In the middle of the March 2008 we had second attempt to break the support level set in January. Some of the indexes break it (S&P 500 and NASDAQ 100) some do not (DJI). Again we had huge volume release during this time, again some 'mysterious traders' were buying while everybody were selling in panic under the media pressure about U.S. banking system crash….

Now we are up again…. Do you still trust media…. Where they were when the crash started in October 2008?…

Ok. Let’s go back to the market indicators. Let’s take a look at charts to see what they tell us.

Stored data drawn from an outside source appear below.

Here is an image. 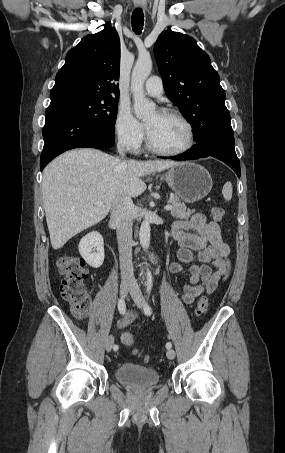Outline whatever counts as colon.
Returning a JSON list of instances; mask_svg holds the SVG:
<instances>
[{
	"instance_id": "5ec220e1",
	"label": "colon",
	"mask_w": 285,
	"mask_h": 453,
	"mask_svg": "<svg viewBox=\"0 0 285 453\" xmlns=\"http://www.w3.org/2000/svg\"><path fill=\"white\" fill-rule=\"evenodd\" d=\"M210 213L216 221H220L223 218L224 210L219 206H212ZM56 267L63 276L60 286L62 297L71 304L75 314L84 316L91 303L90 294L85 285L88 274L84 260L74 255H63L57 259ZM208 307V297L201 296L195 308L196 315H204L208 311ZM121 342L125 346H131L134 343V336L125 332L121 336Z\"/></svg>"
}]
</instances>
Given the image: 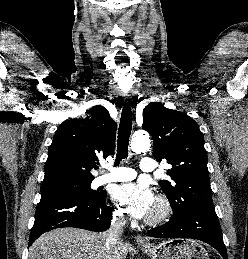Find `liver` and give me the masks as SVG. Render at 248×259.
Segmentation results:
<instances>
[{
  "mask_svg": "<svg viewBox=\"0 0 248 259\" xmlns=\"http://www.w3.org/2000/svg\"><path fill=\"white\" fill-rule=\"evenodd\" d=\"M128 245L118 241L105 248L103 233L78 228H58L40 236L29 249V259H126Z\"/></svg>",
  "mask_w": 248,
  "mask_h": 259,
  "instance_id": "6515ba94",
  "label": "liver"
}]
</instances>
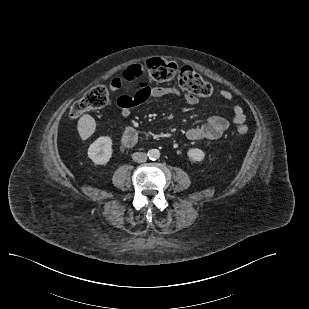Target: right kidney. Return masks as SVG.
Wrapping results in <instances>:
<instances>
[{
  "instance_id": "right-kidney-1",
  "label": "right kidney",
  "mask_w": 309,
  "mask_h": 309,
  "mask_svg": "<svg viewBox=\"0 0 309 309\" xmlns=\"http://www.w3.org/2000/svg\"><path fill=\"white\" fill-rule=\"evenodd\" d=\"M88 157L96 165H105L112 157V139L102 136L97 138L88 148Z\"/></svg>"
}]
</instances>
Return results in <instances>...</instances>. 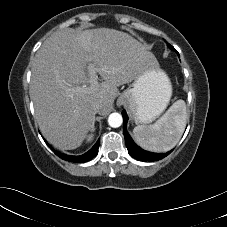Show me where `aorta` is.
I'll return each instance as SVG.
<instances>
[{"instance_id": "1", "label": "aorta", "mask_w": 227, "mask_h": 227, "mask_svg": "<svg viewBox=\"0 0 227 227\" xmlns=\"http://www.w3.org/2000/svg\"><path fill=\"white\" fill-rule=\"evenodd\" d=\"M123 119L121 114L119 113H112L108 117V123L113 128H118L122 125Z\"/></svg>"}]
</instances>
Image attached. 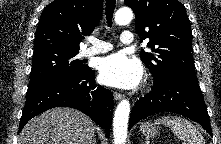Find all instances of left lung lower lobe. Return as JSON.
Here are the masks:
<instances>
[{
  "label": "left lung lower lobe",
  "instance_id": "0a47b994",
  "mask_svg": "<svg viewBox=\"0 0 221 144\" xmlns=\"http://www.w3.org/2000/svg\"><path fill=\"white\" fill-rule=\"evenodd\" d=\"M174 112L203 126L212 136L210 120L198 80L177 75L154 78L151 91L136 101L129 119V130L140 120L159 112Z\"/></svg>",
  "mask_w": 221,
  "mask_h": 144
}]
</instances>
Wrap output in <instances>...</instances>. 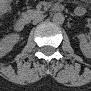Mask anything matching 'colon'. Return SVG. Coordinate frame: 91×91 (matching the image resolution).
I'll return each mask as SVG.
<instances>
[{"label": "colon", "instance_id": "obj_1", "mask_svg": "<svg viewBox=\"0 0 91 91\" xmlns=\"http://www.w3.org/2000/svg\"><path fill=\"white\" fill-rule=\"evenodd\" d=\"M10 7V3L7 0H4L0 3V9L3 13L7 12Z\"/></svg>", "mask_w": 91, "mask_h": 91}]
</instances>
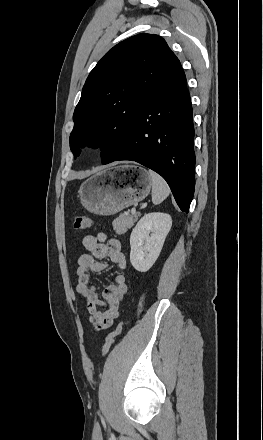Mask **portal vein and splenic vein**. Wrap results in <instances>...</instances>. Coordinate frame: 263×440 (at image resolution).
<instances>
[{
	"label": "portal vein and splenic vein",
	"mask_w": 263,
	"mask_h": 440,
	"mask_svg": "<svg viewBox=\"0 0 263 440\" xmlns=\"http://www.w3.org/2000/svg\"><path fill=\"white\" fill-rule=\"evenodd\" d=\"M131 213H132V214H135V213H136V208H135V207L132 208Z\"/></svg>",
	"instance_id": "portal-vein-and-splenic-vein-1"
}]
</instances>
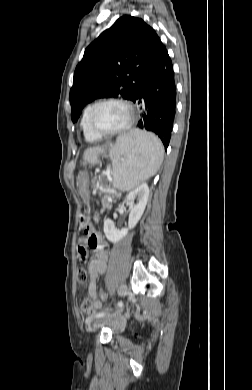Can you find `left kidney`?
<instances>
[{"label": "left kidney", "instance_id": "5707ae66", "mask_svg": "<svg viewBox=\"0 0 252 390\" xmlns=\"http://www.w3.org/2000/svg\"><path fill=\"white\" fill-rule=\"evenodd\" d=\"M149 196V187L143 183L135 190L126 195L124 203L129 207L128 227L118 230L115 223L111 219L104 221V233L106 238L112 242L117 243L125 237L128 231L136 226L145 210ZM135 199L137 203L134 204Z\"/></svg>", "mask_w": 252, "mask_h": 390}]
</instances>
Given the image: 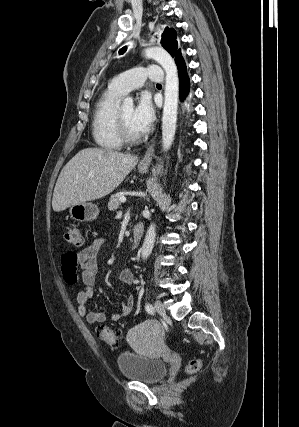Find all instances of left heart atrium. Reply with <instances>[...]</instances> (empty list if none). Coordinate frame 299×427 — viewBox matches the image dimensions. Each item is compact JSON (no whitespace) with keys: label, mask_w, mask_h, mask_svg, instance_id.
<instances>
[{"label":"left heart atrium","mask_w":299,"mask_h":427,"mask_svg":"<svg viewBox=\"0 0 299 427\" xmlns=\"http://www.w3.org/2000/svg\"><path fill=\"white\" fill-rule=\"evenodd\" d=\"M155 119V112L151 101L148 97L140 98L138 104L133 109V123L141 132L148 131Z\"/></svg>","instance_id":"obj_1"}]
</instances>
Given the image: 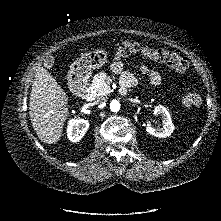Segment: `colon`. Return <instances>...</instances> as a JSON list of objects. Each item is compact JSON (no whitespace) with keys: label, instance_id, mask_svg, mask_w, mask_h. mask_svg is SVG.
Listing matches in <instances>:
<instances>
[{"label":"colon","instance_id":"5ec220e1","mask_svg":"<svg viewBox=\"0 0 221 221\" xmlns=\"http://www.w3.org/2000/svg\"><path fill=\"white\" fill-rule=\"evenodd\" d=\"M136 53H140L143 57L153 62L165 64L178 73H185L189 67L188 59L173 51L141 46L136 42L130 41H121L117 44V58L129 57ZM182 102L186 107H200L202 98L197 90H190L185 94Z\"/></svg>","mask_w":221,"mask_h":221}]
</instances>
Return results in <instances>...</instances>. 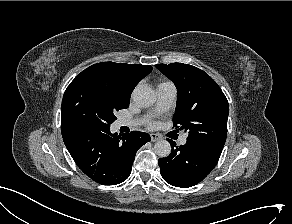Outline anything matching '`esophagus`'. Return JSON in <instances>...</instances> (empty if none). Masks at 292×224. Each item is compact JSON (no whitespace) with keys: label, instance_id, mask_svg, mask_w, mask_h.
<instances>
[{"label":"esophagus","instance_id":"obj_1","mask_svg":"<svg viewBox=\"0 0 292 224\" xmlns=\"http://www.w3.org/2000/svg\"><path fill=\"white\" fill-rule=\"evenodd\" d=\"M150 137H151L152 142H155V141H158L161 139V136L159 134H156V133H151Z\"/></svg>","mask_w":292,"mask_h":224}]
</instances>
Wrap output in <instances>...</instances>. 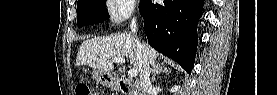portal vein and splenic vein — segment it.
I'll use <instances>...</instances> for the list:
<instances>
[{"label":"portal vein and splenic vein","instance_id":"obj_1","mask_svg":"<svg viewBox=\"0 0 277 95\" xmlns=\"http://www.w3.org/2000/svg\"><path fill=\"white\" fill-rule=\"evenodd\" d=\"M112 62L115 63H125V59L124 58H118V57H113L112 58ZM137 70L136 69H130L128 71V75L130 78H135L137 76Z\"/></svg>","mask_w":277,"mask_h":95}]
</instances>
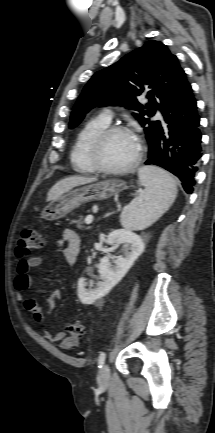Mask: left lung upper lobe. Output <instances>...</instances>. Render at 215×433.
Masks as SVG:
<instances>
[{
    "label": "left lung upper lobe",
    "mask_w": 215,
    "mask_h": 433,
    "mask_svg": "<svg viewBox=\"0 0 215 433\" xmlns=\"http://www.w3.org/2000/svg\"><path fill=\"white\" fill-rule=\"evenodd\" d=\"M185 78L177 57L163 43L151 40L93 75L74 106L69 128L76 127L85 113L96 105H125L140 112L134 116L145 126L150 150L162 127L160 121H150L143 116H153L156 111L153 106L163 112ZM142 94L149 99L145 111L137 101Z\"/></svg>",
    "instance_id": "5c2ea615"
}]
</instances>
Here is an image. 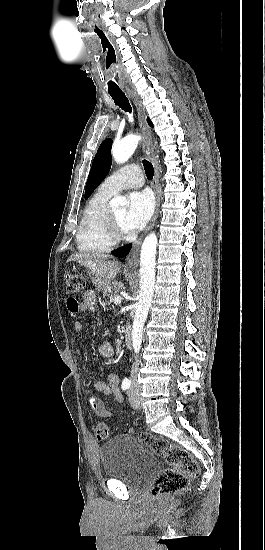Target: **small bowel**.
I'll list each match as a JSON object with an SVG mask.
<instances>
[{
  "label": "small bowel",
  "mask_w": 265,
  "mask_h": 550,
  "mask_svg": "<svg viewBox=\"0 0 265 550\" xmlns=\"http://www.w3.org/2000/svg\"><path fill=\"white\" fill-rule=\"evenodd\" d=\"M82 307L80 311L83 312H92L96 309L97 306V296L93 290H87L83 294ZM74 301L70 299L69 302ZM68 302V303H69ZM69 311L73 314V311L68 307ZM74 331L76 334H79L83 331V326L81 323H76L74 325ZM76 354L79 357H82V352L79 348H76ZM97 353L100 357L103 358H112L114 356V349L110 343H102L97 347ZM119 376L116 373H110L107 375L106 380H97L91 383V387L99 392H102L106 395L113 394L115 400L118 403L122 402V395L118 388ZM91 407L96 416L104 418L110 416V411L105 407L104 403L99 399H91Z\"/></svg>",
  "instance_id": "small-bowel-1"
}]
</instances>
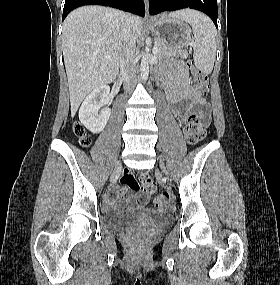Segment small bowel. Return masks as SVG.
I'll return each mask as SVG.
<instances>
[{"label":"small bowel","mask_w":280,"mask_h":285,"mask_svg":"<svg viewBox=\"0 0 280 285\" xmlns=\"http://www.w3.org/2000/svg\"><path fill=\"white\" fill-rule=\"evenodd\" d=\"M162 83L169 102L176 106L175 115L178 118L184 117L194 105H199L201 118L209 121V105L190 85L184 68L178 67L171 73L163 75ZM116 190L117 188H112L110 193ZM126 193L127 189L124 188L122 191L123 201L128 205L147 203V197L145 195L126 196ZM112 202L110 197L106 201L109 205L112 204Z\"/></svg>","instance_id":"c3829d8e"}]
</instances>
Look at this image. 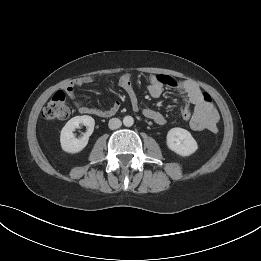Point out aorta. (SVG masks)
<instances>
[{"label": "aorta", "mask_w": 261, "mask_h": 261, "mask_svg": "<svg viewBox=\"0 0 261 261\" xmlns=\"http://www.w3.org/2000/svg\"><path fill=\"white\" fill-rule=\"evenodd\" d=\"M123 124L126 126V127H130L134 124V119L132 116H125L123 118Z\"/></svg>", "instance_id": "obj_1"}]
</instances>
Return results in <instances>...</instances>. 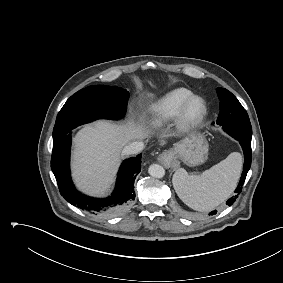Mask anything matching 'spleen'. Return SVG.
<instances>
[{"instance_id":"1","label":"spleen","mask_w":283,"mask_h":283,"mask_svg":"<svg viewBox=\"0 0 283 283\" xmlns=\"http://www.w3.org/2000/svg\"><path fill=\"white\" fill-rule=\"evenodd\" d=\"M241 167V154L233 152L201 175H189L185 169L179 168L173 176V186L188 207L208 211L233 193Z\"/></svg>"}]
</instances>
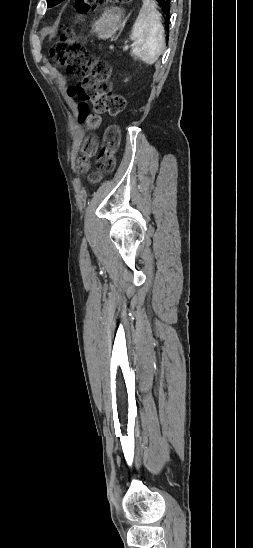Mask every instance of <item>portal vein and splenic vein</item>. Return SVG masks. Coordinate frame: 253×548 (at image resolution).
Here are the masks:
<instances>
[{"label": "portal vein and splenic vein", "mask_w": 253, "mask_h": 548, "mask_svg": "<svg viewBox=\"0 0 253 548\" xmlns=\"http://www.w3.org/2000/svg\"><path fill=\"white\" fill-rule=\"evenodd\" d=\"M129 48H130V45H125L123 49H124V50H127V49H129Z\"/></svg>", "instance_id": "1"}]
</instances>
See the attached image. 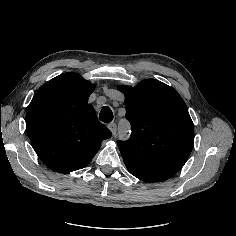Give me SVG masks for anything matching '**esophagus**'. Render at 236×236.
I'll return each mask as SVG.
<instances>
[{
	"label": "esophagus",
	"instance_id": "esophagus-1",
	"mask_svg": "<svg viewBox=\"0 0 236 236\" xmlns=\"http://www.w3.org/2000/svg\"><path fill=\"white\" fill-rule=\"evenodd\" d=\"M108 128L111 130L112 134L115 135L117 132V125L116 123L112 122L108 125Z\"/></svg>",
	"mask_w": 236,
	"mask_h": 236
}]
</instances>
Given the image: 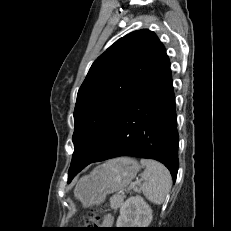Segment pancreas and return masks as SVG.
Segmentation results:
<instances>
[{
	"label": "pancreas",
	"instance_id": "1",
	"mask_svg": "<svg viewBox=\"0 0 231 231\" xmlns=\"http://www.w3.org/2000/svg\"><path fill=\"white\" fill-rule=\"evenodd\" d=\"M125 196L124 195H114L111 199H110V203H111V208L113 210H117L118 208H120L123 204Z\"/></svg>",
	"mask_w": 231,
	"mask_h": 231
}]
</instances>
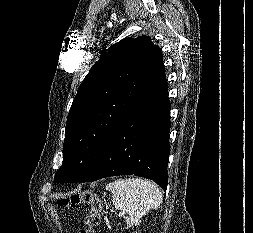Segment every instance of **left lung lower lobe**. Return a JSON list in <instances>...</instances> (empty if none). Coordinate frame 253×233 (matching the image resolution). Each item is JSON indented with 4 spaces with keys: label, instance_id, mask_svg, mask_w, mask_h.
Returning <instances> with one entry per match:
<instances>
[{
    "label": "left lung lower lobe",
    "instance_id": "0a47b994",
    "mask_svg": "<svg viewBox=\"0 0 253 233\" xmlns=\"http://www.w3.org/2000/svg\"><path fill=\"white\" fill-rule=\"evenodd\" d=\"M167 88L164 73L118 123L81 182L135 174L153 180L166 191L171 126Z\"/></svg>",
    "mask_w": 253,
    "mask_h": 233
}]
</instances>
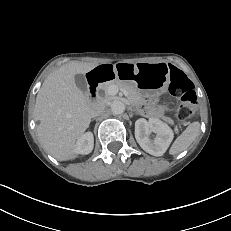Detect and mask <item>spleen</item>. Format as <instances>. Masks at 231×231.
Returning <instances> with one entry per match:
<instances>
[{
	"instance_id": "1",
	"label": "spleen",
	"mask_w": 231,
	"mask_h": 231,
	"mask_svg": "<svg viewBox=\"0 0 231 231\" xmlns=\"http://www.w3.org/2000/svg\"><path fill=\"white\" fill-rule=\"evenodd\" d=\"M200 131V123H191L186 130L176 138L172 146L169 149L171 155H176L187 149L193 141L197 138Z\"/></svg>"
}]
</instances>
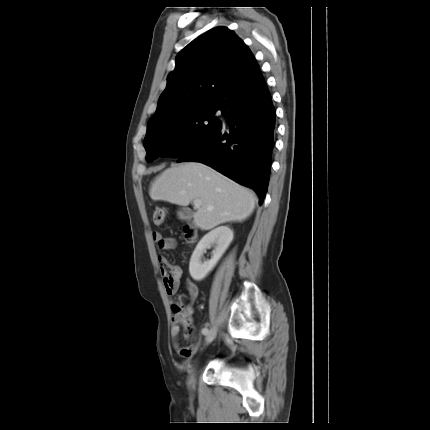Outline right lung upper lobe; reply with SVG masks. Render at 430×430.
<instances>
[{"label":"right lung upper lobe","instance_id":"obj_1","mask_svg":"<svg viewBox=\"0 0 430 430\" xmlns=\"http://www.w3.org/2000/svg\"><path fill=\"white\" fill-rule=\"evenodd\" d=\"M261 79L248 46L232 30L213 28L178 53L147 127L193 108L223 106L236 92Z\"/></svg>","mask_w":430,"mask_h":430}]
</instances>
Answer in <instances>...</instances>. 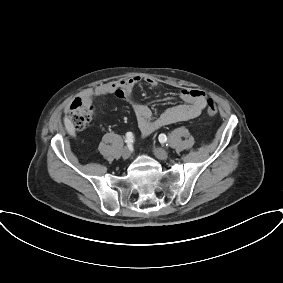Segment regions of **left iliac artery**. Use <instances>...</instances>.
<instances>
[{"label":"left iliac artery","mask_w":283,"mask_h":283,"mask_svg":"<svg viewBox=\"0 0 283 283\" xmlns=\"http://www.w3.org/2000/svg\"><path fill=\"white\" fill-rule=\"evenodd\" d=\"M158 139L161 143H165L167 141V137L165 134H160Z\"/></svg>","instance_id":"obj_1"}]
</instances>
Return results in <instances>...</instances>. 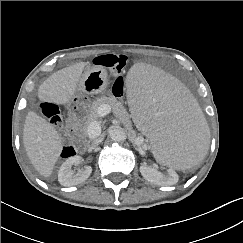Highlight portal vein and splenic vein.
<instances>
[{
	"instance_id": "portal-vein-and-splenic-vein-1",
	"label": "portal vein and splenic vein",
	"mask_w": 243,
	"mask_h": 243,
	"mask_svg": "<svg viewBox=\"0 0 243 243\" xmlns=\"http://www.w3.org/2000/svg\"><path fill=\"white\" fill-rule=\"evenodd\" d=\"M111 112V107L107 104H103L98 109L99 116H106ZM88 135L89 137H96L101 133V126L97 121L90 123L88 127Z\"/></svg>"
}]
</instances>
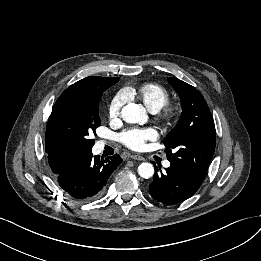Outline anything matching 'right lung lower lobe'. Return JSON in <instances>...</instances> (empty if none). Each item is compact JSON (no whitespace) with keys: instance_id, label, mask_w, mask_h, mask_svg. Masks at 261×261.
I'll return each instance as SVG.
<instances>
[{"instance_id":"obj_1","label":"right lung lower lobe","mask_w":261,"mask_h":261,"mask_svg":"<svg viewBox=\"0 0 261 261\" xmlns=\"http://www.w3.org/2000/svg\"><path fill=\"white\" fill-rule=\"evenodd\" d=\"M121 162L118 154L104 159L93 156L89 151L56 175L57 183L67 197L76 201H90L102 193L108 178Z\"/></svg>"}]
</instances>
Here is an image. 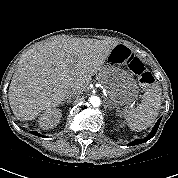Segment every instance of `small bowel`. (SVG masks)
Returning <instances> with one entry per match:
<instances>
[{"label":"small bowel","instance_id":"1","mask_svg":"<svg viewBox=\"0 0 178 178\" xmlns=\"http://www.w3.org/2000/svg\"><path fill=\"white\" fill-rule=\"evenodd\" d=\"M125 50V52H128V49L127 48H123Z\"/></svg>","mask_w":178,"mask_h":178}]
</instances>
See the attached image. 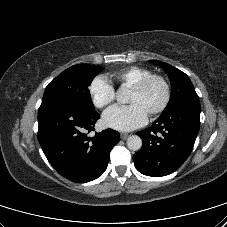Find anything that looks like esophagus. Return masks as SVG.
<instances>
[{"label": "esophagus", "instance_id": "esophagus-1", "mask_svg": "<svg viewBox=\"0 0 227 227\" xmlns=\"http://www.w3.org/2000/svg\"><path fill=\"white\" fill-rule=\"evenodd\" d=\"M120 136H121L122 140H126L129 137V135L127 133H121Z\"/></svg>", "mask_w": 227, "mask_h": 227}]
</instances>
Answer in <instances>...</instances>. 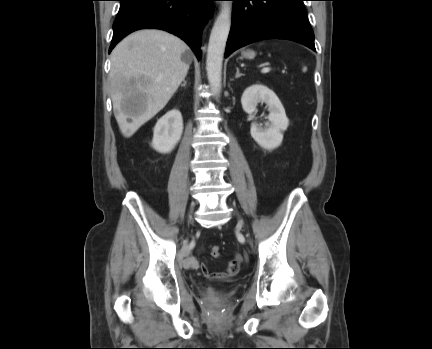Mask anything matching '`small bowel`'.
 <instances>
[{
	"label": "small bowel",
	"instance_id": "obj_1",
	"mask_svg": "<svg viewBox=\"0 0 432 349\" xmlns=\"http://www.w3.org/2000/svg\"><path fill=\"white\" fill-rule=\"evenodd\" d=\"M240 259L231 261L224 271L210 272L205 267L201 268L204 277L210 281H227L234 278L240 269Z\"/></svg>",
	"mask_w": 432,
	"mask_h": 349
}]
</instances>
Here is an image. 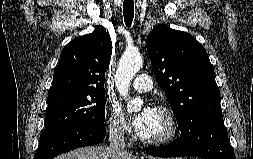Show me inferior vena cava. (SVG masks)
I'll list each match as a JSON object with an SVG mask.
<instances>
[{"label": "inferior vena cava", "mask_w": 253, "mask_h": 159, "mask_svg": "<svg viewBox=\"0 0 253 159\" xmlns=\"http://www.w3.org/2000/svg\"><path fill=\"white\" fill-rule=\"evenodd\" d=\"M109 150L113 153H126V142L122 128H115L110 131Z\"/></svg>", "instance_id": "obj_1"}]
</instances>
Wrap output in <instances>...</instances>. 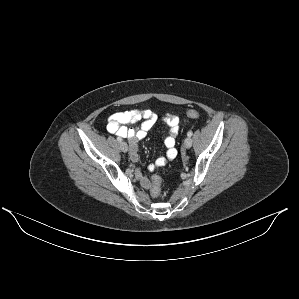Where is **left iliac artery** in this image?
<instances>
[{
  "label": "left iliac artery",
  "mask_w": 299,
  "mask_h": 299,
  "mask_svg": "<svg viewBox=\"0 0 299 299\" xmlns=\"http://www.w3.org/2000/svg\"><path fill=\"white\" fill-rule=\"evenodd\" d=\"M192 134H193V132H192V131H189V132L187 133L188 137H191V136H192Z\"/></svg>",
  "instance_id": "obj_1"
}]
</instances>
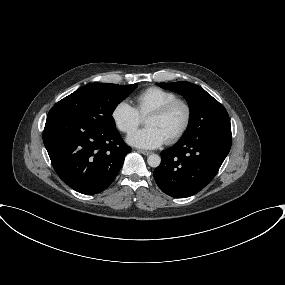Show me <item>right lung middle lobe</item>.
Here are the masks:
<instances>
[{"label":"right lung middle lobe","mask_w":285,"mask_h":285,"mask_svg":"<svg viewBox=\"0 0 285 285\" xmlns=\"http://www.w3.org/2000/svg\"><path fill=\"white\" fill-rule=\"evenodd\" d=\"M137 84H87L60 100L50 111L69 113L101 130H115L112 113Z\"/></svg>","instance_id":"1"}]
</instances>
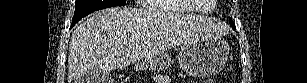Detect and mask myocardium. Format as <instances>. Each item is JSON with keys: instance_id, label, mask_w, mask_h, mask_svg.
Returning <instances> with one entry per match:
<instances>
[{"instance_id": "1", "label": "myocardium", "mask_w": 307, "mask_h": 83, "mask_svg": "<svg viewBox=\"0 0 307 83\" xmlns=\"http://www.w3.org/2000/svg\"><path fill=\"white\" fill-rule=\"evenodd\" d=\"M185 1L187 3H189L191 6H193L195 11L197 10L200 13H203V14H208V13L212 12V10L214 8V5H211V8L209 10H202L196 0H185Z\"/></svg>"}]
</instances>
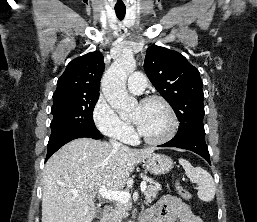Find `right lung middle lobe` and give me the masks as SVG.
<instances>
[{
	"label": "right lung middle lobe",
	"mask_w": 257,
	"mask_h": 222,
	"mask_svg": "<svg viewBox=\"0 0 257 222\" xmlns=\"http://www.w3.org/2000/svg\"><path fill=\"white\" fill-rule=\"evenodd\" d=\"M98 98L99 96H91L53 102L49 140L74 132L99 134L93 121V110Z\"/></svg>",
	"instance_id": "right-lung-middle-lobe-1"
}]
</instances>
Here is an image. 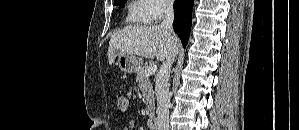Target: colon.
<instances>
[{"instance_id": "1", "label": "colon", "mask_w": 299, "mask_h": 130, "mask_svg": "<svg viewBox=\"0 0 299 130\" xmlns=\"http://www.w3.org/2000/svg\"><path fill=\"white\" fill-rule=\"evenodd\" d=\"M116 103H117L118 109L121 111H125L128 107V100L126 99L125 96H118Z\"/></svg>"}]
</instances>
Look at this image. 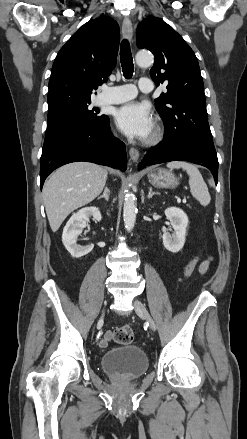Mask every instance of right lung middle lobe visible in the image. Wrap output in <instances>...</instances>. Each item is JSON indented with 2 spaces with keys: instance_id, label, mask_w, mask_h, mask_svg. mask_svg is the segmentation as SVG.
<instances>
[{
  "instance_id": "right-lung-middle-lobe-1",
  "label": "right lung middle lobe",
  "mask_w": 247,
  "mask_h": 439,
  "mask_svg": "<svg viewBox=\"0 0 247 439\" xmlns=\"http://www.w3.org/2000/svg\"><path fill=\"white\" fill-rule=\"evenodd\" d=\"M90 100L70 101L48 110L45 138L60 132L96 127L102 124L107 116L98 115L96 108L90 107Z\"/></svg>"
}]
</instances>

If I look at 2-year chart I see very positive sentiment. The fact that the volume is down and VIX (volatility index) is down reveals that the market is going away from the panic selling. NASDAQ 100 has broke the February 4, 2008 high, yet the S&P 500 and DJI is still a few points below this level. Overall mid-term indicators look bullish by showing that there is a good potential of the further recovery development.

It was the big picture. If we take look at the shorter term charts and technical indicators we may not see such bullish picture. The last week recovery has brought the stock market in some overbought stage that may push the market into short-term correction (which could be healthy for recovery continuation). On the 60-day chart we may see oversold SBV(20) which moves down by indicating the possibility of the correction. Big MVO(5,25,3) on April 1–2, 2008 would point to the big volume surge during the price move up which may reverse the trend down. Advance decline indicators are moving down towards the negative territory by revealing the growing bearish sentiment. RSI and Stochastics are at the oversold levels and it looks like they have tendency to move down. MACD is moving down as well (negative sign). The indicators are bearish on all indexes including the NASDAQ 100, S&P 500 and DJI. That tells me that we have possibility of the move down over the next few trading session. Yet if the current move up is begging of the recovery from the market crush then we may face the situation when the expecting correction could be shallow or when the bearish indicators are ignored.

In few words, my technical analysis tells me mid-term up, yet short-term dowm.